In Tandem-Solarzellen werden die Halbleiter Perowskit und Silizium dazu genutzt, um verschiedene Wellenbereiche des Sonnenlichts bei der Photovoltaik zu nutzen. Die obere Perowskit-Schicht nimmt kurzwelliges Licht auf, die untere Siliziumschicht langwelliges. Durch diese Kombination können Tandemsolarzellen einen höheren Wirkungsgrad erreichen. Die Herstellung ist jedoch nicht ganz einfach. Die Perowskit-Schicht muss bei der Produktion sehr dünn, gleichmäßig und großflächig aufgebracht werden.
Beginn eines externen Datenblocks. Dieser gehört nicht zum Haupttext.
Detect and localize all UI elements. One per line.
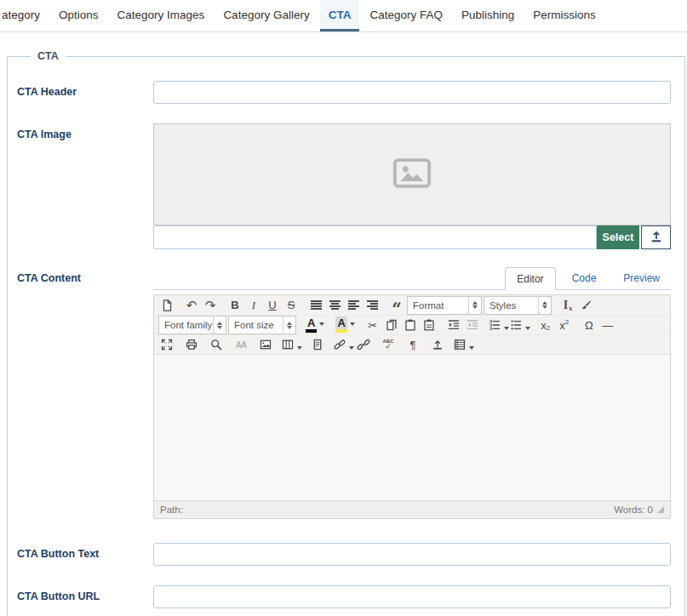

Zugleich muss das schnell und zuverlässig funktionieren, um den Herstellungsprozess skalieren zu können.
Die Forscher des KIT und der Universität Valencia nutzen ein schnelles Vakuumverfahren auf Basis der Close-Space-Sublimation (CSS), um dies zu erreichen. Zusammengefasst haben sie die Forschungsergebnisse in der Studie „Close-space sublimation as a versatile deposition process for efficient perovskite silicon tandem solar cells“, die in Nature Energy erschienen ist. Dabei werden Ausgangsstoffe verdampft, die auf die Siliziumzelle in nur wenigen Millimetern Entfernung von der Materialquelle treffen. Sie reagieren dort zu einer Perowskit-Schicht. Pro Beschichtung werden nur geringe Mengen des Ausgangsmaterials benötigt, betonen die Wissenschaftler. Das Quellmaterial kann auch weiterverwendet werden.